Marie-Louise Crawley is an independent choreographer, based in Birmingham. Educated at Oxford University and trained at the Ecole Marceau in Paris, she worked for several years as a performer with Ariane Mnouchkine's Théâtre du Soleil, before relocating back to the UK where she has worked with Birmingham Opera Company, GDance / Ballet Cymru / Marc Brew, Sampad, dx / International Dance Festival Birmingham, Rosie Kay Dance Company, Dancefest and Dance Sansaar. She was recently Choreographer in Residence alongside Tate's ARTIST ROOMS Robert Therrien exhibit at mac Birmingham and is currently in research and development for a new work supported by Arts Council England. She also lectures in Choreography and Performance at the University of Worcester and guest teaches in Contemporary Dance Technique at the University of Wolverhampton.
Personal website: https://www.westmidlandsdance.com/profile/marie-louise-crawley


Susie Crow danced with Royal and Sadler’s Wells Royal Ballet; twice a finalist in the Madrid Choreographic Competition, her works include ballets for SWRB, Dance Advance, National Youth Dance and Ballet companies. Now based in Oxford she choreographs and devises projects for Ballet in Small Spaces (BiSS); teaches students, professionals and teachers; runs the Oxford Dance Writers website; and collaborates with musicians, visual artists and other dancers in creative research. Recent work has included full length narrative work Black Maria and BiSS double bill of Inside Out and Commedia which toured Oxfordshire supported by Grants for the Arts and Exuberant Trust. She holds an MA in Dance Studies from University of Surrey and is currently researching the ballet class for a PhD at University of Roehampton.

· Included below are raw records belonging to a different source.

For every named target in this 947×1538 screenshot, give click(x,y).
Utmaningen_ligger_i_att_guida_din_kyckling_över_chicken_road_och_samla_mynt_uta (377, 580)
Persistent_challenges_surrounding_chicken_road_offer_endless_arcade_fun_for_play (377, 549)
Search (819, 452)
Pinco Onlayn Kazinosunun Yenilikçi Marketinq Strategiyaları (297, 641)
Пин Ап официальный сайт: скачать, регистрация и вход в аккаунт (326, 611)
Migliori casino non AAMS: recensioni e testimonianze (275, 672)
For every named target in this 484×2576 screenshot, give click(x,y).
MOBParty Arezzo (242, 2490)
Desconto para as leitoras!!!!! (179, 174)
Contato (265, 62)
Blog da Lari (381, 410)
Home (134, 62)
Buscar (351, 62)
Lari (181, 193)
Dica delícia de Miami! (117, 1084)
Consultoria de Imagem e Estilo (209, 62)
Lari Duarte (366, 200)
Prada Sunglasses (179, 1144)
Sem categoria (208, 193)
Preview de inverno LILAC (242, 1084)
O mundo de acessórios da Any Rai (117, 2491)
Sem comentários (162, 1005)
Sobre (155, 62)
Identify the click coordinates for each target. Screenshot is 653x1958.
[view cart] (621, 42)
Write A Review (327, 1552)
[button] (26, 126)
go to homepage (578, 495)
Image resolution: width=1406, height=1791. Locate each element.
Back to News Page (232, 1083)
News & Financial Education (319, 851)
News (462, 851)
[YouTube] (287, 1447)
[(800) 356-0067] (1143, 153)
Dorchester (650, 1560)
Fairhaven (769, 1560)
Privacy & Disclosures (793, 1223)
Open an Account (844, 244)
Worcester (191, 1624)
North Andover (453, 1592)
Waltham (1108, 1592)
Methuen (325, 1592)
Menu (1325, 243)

Personal website: http://balletinsmallspaces.wordpress.com/about/


photography by Frank Cortot
Ségolène Tarte is a dancer and an academic. Trained as a ballet dancer in Paris and Berne, she danced with the semi-professional company City Ballett Halamka in Berne for 5 years, whilst completing a PhD in Biomedical Engineering there. In parallel with pursuing her academic career, now working as a Digital Humanist in close collaboration with Classicists at the University of Oxford, her move to Oxford in 2008 has seen her debuts as a choreographer and as an improviser. She has shown her work at various venues in Oxford, including at the Pegasus theatre as part of the 2013 edition of the Moving with the Times platform and at the Old Fire Station. She also obtained support from the Oxford Dance Forum in 2013 to further her choreographic explorations.